_YOUR INSTRUCTIONS_:
Reproduce the tail of the data exactly. It starts at the line containing "Privacy Policy (576, 1442)" and runs to the last line.

[SOURCE DATA Boundary: Start]

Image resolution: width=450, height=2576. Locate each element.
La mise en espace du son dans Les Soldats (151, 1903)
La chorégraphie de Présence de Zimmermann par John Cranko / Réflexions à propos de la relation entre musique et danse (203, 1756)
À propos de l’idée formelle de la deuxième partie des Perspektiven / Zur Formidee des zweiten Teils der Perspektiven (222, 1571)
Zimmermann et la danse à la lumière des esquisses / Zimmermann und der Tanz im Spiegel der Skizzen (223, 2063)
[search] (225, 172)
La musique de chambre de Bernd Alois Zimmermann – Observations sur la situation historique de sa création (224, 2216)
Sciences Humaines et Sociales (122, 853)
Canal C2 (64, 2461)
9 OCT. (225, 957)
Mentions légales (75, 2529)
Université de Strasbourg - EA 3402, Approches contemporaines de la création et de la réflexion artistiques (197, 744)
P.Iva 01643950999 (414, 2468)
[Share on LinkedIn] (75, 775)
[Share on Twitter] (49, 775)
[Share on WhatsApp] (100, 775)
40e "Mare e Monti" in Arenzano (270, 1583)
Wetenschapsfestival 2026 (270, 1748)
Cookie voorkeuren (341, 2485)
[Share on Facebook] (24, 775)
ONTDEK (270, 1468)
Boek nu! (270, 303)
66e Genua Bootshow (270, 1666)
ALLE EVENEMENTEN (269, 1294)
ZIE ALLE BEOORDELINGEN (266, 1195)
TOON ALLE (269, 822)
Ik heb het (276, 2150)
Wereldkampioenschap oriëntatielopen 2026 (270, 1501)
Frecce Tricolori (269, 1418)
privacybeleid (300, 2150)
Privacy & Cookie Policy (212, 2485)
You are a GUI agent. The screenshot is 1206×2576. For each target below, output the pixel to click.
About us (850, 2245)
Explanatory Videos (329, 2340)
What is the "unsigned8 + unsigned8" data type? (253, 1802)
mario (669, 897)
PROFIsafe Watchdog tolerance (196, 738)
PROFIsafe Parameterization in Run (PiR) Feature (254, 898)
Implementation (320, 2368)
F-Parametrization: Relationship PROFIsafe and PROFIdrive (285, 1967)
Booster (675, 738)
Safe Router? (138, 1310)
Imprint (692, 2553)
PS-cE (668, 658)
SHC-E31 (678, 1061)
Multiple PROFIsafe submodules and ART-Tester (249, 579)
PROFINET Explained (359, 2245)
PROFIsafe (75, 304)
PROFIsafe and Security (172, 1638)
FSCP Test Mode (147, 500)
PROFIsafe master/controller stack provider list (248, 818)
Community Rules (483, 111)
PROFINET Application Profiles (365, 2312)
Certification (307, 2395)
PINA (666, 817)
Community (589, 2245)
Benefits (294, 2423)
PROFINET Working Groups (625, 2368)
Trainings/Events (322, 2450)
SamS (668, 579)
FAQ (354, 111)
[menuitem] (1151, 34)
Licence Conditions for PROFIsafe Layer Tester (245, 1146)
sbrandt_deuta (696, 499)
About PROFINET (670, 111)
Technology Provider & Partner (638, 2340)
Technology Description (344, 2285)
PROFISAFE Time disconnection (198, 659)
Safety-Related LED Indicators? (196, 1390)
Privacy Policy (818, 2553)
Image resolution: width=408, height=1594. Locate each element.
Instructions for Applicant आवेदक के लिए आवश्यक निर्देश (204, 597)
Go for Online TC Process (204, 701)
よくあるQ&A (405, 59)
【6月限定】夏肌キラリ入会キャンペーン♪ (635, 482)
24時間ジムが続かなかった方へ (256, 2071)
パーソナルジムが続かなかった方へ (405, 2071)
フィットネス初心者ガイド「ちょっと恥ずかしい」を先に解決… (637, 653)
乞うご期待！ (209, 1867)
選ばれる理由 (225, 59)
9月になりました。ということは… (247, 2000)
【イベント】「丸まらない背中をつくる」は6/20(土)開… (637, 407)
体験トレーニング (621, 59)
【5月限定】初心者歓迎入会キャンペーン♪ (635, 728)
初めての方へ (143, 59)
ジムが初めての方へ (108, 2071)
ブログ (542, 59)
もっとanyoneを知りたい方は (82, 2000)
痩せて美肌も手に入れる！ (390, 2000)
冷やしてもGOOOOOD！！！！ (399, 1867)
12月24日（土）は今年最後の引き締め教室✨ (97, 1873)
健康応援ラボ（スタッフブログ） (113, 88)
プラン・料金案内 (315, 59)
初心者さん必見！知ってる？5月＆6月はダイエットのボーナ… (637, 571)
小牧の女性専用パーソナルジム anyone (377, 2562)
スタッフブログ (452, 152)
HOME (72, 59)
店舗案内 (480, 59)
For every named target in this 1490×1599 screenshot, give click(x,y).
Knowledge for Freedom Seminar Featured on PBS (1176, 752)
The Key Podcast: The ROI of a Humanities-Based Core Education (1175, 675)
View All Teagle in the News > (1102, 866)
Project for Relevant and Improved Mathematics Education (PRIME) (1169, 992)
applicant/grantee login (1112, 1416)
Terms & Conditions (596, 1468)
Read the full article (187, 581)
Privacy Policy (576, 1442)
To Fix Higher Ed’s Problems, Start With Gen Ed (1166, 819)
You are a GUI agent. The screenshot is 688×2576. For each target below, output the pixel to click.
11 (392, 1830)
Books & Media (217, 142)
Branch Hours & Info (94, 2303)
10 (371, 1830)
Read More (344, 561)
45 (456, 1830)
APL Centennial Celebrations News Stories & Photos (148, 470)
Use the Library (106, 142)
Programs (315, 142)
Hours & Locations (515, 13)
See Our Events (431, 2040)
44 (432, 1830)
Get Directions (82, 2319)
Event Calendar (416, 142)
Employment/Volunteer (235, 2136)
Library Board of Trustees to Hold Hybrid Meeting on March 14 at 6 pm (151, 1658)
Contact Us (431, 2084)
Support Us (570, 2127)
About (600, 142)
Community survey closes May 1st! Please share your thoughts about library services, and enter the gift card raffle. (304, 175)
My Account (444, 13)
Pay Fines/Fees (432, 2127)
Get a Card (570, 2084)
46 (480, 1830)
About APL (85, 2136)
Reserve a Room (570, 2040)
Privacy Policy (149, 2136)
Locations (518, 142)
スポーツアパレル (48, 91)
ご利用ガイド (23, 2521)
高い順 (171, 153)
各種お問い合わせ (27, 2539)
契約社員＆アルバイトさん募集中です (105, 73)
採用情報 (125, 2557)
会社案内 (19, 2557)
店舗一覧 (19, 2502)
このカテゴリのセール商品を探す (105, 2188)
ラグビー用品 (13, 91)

[SOURCE DATA Boundary: End]

_RESULT OF THIS EXERCISE_:
Privacy Policy (576, 1442)
To Fix Higher Ed’s Problems, Start With Gen Ed (1166, 819)
You are a GUI agent. The screenshot is 688×2576. For each target below, output the pixel to click.
11 (392, 1830)
Books & Media (217, 142)
Branch Hours & Info (94, 2303)
10 (371, 1830)
Read More (344, 561)
45 (456, 1830)
APL Centennial Celebrations News Stories & Photos (148, 470)
Use the Library (106, 142)
Programs (315, 142)
Hours & Locations (515, 13)
See Our Events (431, 2040)
44 (432, 1830)
Get Directions (82, 2319)
Event Calendar (416, 142)
Employment/Volunteer (235, 2136)
Library Board of Trustees to Hold Hybrid Meeting on March 14 at 6 pm (151, 1658)
Contact Us (431, 2084)
Support Us (570, 2127)
About (600, 142)
Community survey closes May 1st! Please share your thoughts about library services, and enter the gift card raffle. (304, 175)
My Account (444, 13)
Pay Fines/Fees (432, 2127)
Get a Card (570, 2084)
46 (480, 1830)
About APL (85, 2136)
Reserve a Room (570, 2040)
Privacy Policy (149, 2136)
Locations (518, 142)
スポーツアパレル (48, 91)
ご利用ガイド (23, 2521)
高い順 (171, 153)
各種お問い合わせ (27, 2539)
契約社員＆アルバイトさん募集中です (105, 73)
採用情報 (125, 2557)
会社案内 (19, 2557)
店舗一覧 (19, 2502)
このカテゴリのセール商品を探す (105, 2188)
ラグビー用品 (13, 91)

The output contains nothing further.